On Fat Tuesday, we loaded up on a plane and headed to Mexico City. That night our team had dinner with Joe and Craig, I immediately knew I was with men who would challenge my thinking and my faith. That week ended up being an incredible week of talking about challenges, dreaming about what could be and just laughing a whole lot.

After I returned from Mexico, I realized that there are two things I really admire about both of those guys. The first thing is their faith that moves them to action. There are over 700 college campuses in Mexico City and well over a million college students, but I am convinced that Joe and Craig really believe that God can reach that city. It’s evident in the way they live, in the way they show up on campus, in the way they coach the stint team and in the way they look for creative solutions to the challenges of the city. They kept saying, “I really believe in divine appointments" or "I really believe that God is going to show up today”. It was exciting to be around such men of faith and it challenged me to take a deep look at my own life. What do I believe God for? Am I simply satisfied with the amazing things he’s done in New Orleans (and they have been amazing) or do I constantly believe him for more? Do I go on campus expecting God to show up and create divine appointments or do I just go about my day, doing the things I need to do? Am I just sitting around solving organizational problems, or am I engaged in the mission of reaching every student? Even though I love new things and new challenges, I think I get stuck in this attitude that says, “well, it’s March, we don’t try to start ministry in March, we just sustain what we have.” I have a feeling that Craig and Joe will be walking on campus believing God to do something until the day they leave Mexico City.
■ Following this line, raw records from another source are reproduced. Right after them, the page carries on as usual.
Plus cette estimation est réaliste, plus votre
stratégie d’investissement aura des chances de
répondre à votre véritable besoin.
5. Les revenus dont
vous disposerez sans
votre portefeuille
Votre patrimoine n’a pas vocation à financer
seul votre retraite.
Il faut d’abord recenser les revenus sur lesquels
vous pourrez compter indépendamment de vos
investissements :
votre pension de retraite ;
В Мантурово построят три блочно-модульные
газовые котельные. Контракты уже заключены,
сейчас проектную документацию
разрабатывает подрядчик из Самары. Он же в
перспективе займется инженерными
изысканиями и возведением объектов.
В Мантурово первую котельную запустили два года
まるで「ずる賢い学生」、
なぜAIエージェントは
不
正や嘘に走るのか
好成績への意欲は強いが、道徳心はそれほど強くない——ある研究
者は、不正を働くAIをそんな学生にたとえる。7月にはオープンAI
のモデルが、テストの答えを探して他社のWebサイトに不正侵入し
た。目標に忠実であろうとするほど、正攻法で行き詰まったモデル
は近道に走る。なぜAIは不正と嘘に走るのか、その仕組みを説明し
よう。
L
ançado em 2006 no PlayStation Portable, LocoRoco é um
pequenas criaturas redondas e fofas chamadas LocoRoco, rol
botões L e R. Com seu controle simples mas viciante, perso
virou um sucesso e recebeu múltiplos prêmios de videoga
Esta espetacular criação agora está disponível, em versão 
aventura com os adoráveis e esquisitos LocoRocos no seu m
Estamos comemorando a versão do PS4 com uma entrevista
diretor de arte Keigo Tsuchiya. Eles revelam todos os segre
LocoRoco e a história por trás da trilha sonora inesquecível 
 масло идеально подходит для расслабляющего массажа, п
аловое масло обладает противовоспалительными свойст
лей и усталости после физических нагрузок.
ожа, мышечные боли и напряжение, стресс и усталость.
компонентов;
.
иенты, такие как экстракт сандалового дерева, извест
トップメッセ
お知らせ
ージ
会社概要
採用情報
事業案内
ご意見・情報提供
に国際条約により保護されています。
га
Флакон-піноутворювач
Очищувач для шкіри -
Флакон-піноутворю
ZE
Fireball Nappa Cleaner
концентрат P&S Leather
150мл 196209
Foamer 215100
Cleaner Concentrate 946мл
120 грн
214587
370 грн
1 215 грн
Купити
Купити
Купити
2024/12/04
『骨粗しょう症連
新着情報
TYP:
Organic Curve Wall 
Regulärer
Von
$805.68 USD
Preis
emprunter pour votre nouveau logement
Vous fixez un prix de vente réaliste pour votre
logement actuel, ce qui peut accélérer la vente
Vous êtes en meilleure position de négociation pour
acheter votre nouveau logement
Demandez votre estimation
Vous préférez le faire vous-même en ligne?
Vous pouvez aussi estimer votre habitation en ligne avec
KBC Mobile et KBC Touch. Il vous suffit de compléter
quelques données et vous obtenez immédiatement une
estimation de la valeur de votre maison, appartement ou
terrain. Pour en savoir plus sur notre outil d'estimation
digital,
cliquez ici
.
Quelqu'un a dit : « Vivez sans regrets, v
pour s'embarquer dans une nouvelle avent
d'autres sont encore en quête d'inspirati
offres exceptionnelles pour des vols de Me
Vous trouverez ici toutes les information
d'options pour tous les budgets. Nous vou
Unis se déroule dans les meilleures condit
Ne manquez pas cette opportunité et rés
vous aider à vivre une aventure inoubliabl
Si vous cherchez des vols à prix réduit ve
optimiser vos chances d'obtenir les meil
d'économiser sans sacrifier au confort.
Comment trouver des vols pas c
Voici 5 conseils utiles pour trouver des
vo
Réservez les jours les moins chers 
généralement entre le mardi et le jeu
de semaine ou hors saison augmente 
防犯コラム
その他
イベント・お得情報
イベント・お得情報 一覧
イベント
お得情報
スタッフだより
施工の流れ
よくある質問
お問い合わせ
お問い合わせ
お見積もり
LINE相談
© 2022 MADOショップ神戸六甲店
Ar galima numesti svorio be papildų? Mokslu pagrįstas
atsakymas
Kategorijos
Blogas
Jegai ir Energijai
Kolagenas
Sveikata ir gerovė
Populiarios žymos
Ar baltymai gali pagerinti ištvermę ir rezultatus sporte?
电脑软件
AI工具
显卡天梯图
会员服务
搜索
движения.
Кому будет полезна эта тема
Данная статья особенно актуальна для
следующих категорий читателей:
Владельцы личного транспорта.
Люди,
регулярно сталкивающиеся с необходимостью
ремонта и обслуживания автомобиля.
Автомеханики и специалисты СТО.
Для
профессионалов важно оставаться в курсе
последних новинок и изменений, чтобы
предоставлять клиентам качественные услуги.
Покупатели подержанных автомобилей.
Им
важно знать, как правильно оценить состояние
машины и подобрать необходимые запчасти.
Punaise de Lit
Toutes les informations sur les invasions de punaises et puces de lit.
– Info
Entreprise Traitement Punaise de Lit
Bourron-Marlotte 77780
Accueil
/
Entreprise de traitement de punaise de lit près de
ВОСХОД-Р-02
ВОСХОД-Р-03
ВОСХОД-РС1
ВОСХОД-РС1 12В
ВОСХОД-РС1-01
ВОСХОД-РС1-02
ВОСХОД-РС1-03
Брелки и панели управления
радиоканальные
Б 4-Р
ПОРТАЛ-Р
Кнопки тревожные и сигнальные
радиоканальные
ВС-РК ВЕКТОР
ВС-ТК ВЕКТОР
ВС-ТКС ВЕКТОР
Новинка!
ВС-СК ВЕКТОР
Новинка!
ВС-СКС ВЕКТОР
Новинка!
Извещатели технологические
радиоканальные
The second thing that I admire about these guys is that their lives seem to be defined by what they give, not by what they get. I wasn’t around Joe as much, but from the stories I heard him tell, he is a giver. I was really impressed with Craig. On the last day we were in Mexico City, we went to visit him at his apartment. His neighbors were out in the street talking to him. They invited us into their home. It was obvious that this was a place where Craig was loved. I watched as he engaged with the family, as he cared for the sick grandmother and as he laughed hysterically at their banter. Later in the day we had to drop back by his apartment to pick something up. The neighborhood kids immediately surrounded his car. He didn’t just rush into his place to grab what he needed. He listened, he cared for them and they couldn’t get enough of him. I remember sitting in the car thinking, “he’s making an impact on the lives of these kids”. Again, this challenged me. Who do I make an impact on outside of my “ministry” to college students? I think I look at people based on what they can do for me, how they can be “used” to advance God’s kingdom. Wow, even when I write it down I realize how ugly that seems and how far from the heart of God I’ve strayed.

Last week I was spending some time processing through some of the things that I’m currently dissatisfied with in ministry. I could probably feel this with any ministry I would work with – sometimes it feels like all I do is solve problems and come up with plans (which ironically create more problems). I was asking Craig some questions via email and just throw
ing my thoughts out there – I think I ended one of my emails saying, “I’m just ready to leave it all” or something like that. His immediate response was “Don’t leave….let’s go reach the world”. I couldn’t stop thinking about that. There’s something in the way he lives and ministers that really makes me think we can really do it, we can really reach the world. I want to live more like that. I want my job to not just be about ministry, but life to be about giving because God has given me so much to give. He gave me his son and he put his spirit within me to live his life through me. How can I give him any less than all of me?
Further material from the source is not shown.